TeleDynamics Think Tank

What is VoIP… really?

Written by Daniel Noworatzky | Apr 5, 2017 6:51:00 PM

Last week, we touched on some of the technological advances that have allowed VoIP telephony to surpass the PSTN in both quality and reliability.

Yet, even though VoIP has been around for two decades, there are still some misconceptions about what it really is. A lot of people think of VoIP as a technology that allows placing phone calls over the internet. Although this is true, such a narrow definition encompasses only a fraction of the functionality of VoIP.

The unfortunate consequence of this misperception is that VoIP is often associated with low quality and best-effort services that offer low cost or free voice calls over the internet. Those familiar with these services have experienced the frequent disconnects, jitter and stuttering on the line characteristic of this type of service. As a result, VoIP has erroneously been associated with an unreliable user experience.

The truth is, VoIP is much more (and better) than just voice over the internet.
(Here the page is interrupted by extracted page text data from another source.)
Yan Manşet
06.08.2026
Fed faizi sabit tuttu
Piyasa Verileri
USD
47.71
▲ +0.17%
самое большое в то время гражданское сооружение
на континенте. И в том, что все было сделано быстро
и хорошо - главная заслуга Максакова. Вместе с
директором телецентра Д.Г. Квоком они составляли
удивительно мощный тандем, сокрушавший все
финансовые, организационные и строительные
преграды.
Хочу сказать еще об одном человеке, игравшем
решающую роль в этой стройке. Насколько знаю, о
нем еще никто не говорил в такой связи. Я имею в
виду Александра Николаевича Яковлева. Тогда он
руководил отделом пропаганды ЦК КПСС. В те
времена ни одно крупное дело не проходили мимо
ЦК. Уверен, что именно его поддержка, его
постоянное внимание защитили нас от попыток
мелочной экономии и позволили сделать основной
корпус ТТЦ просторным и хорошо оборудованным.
Voice over internet protocol, as its name suggests, is a technology that allows for the digitization and packetization of analog voice signals in a format that can be transmitted over an IP network. There are four types of IP networks on which VoIP operates. One is the internet, which is its least functional use case. The more significant ones for private and enterprise users are customer premises networks, SIP trunks, and mobile networks.
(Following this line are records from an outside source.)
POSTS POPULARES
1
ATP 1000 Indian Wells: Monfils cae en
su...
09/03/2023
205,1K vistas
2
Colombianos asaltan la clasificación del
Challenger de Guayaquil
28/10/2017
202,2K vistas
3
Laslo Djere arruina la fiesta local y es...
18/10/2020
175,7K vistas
Customer premises networks

Enterprises and organizations worldwide have private IP networks in their buildings and branch offices to connect their employees with internal network services. Many universities and public sector organizations maintain geographically extensive private IP networks for interconnecting and providing network services to their locations. All these networks, which are also called LANs (local area networks) and WANs (wide area networks), depending on their geographic reach, comprise infrastructure over which VoIP can operate. Although most of these networks do connect to the public internet, their infrastructure is managed privately and thus they function in a very controlled environment.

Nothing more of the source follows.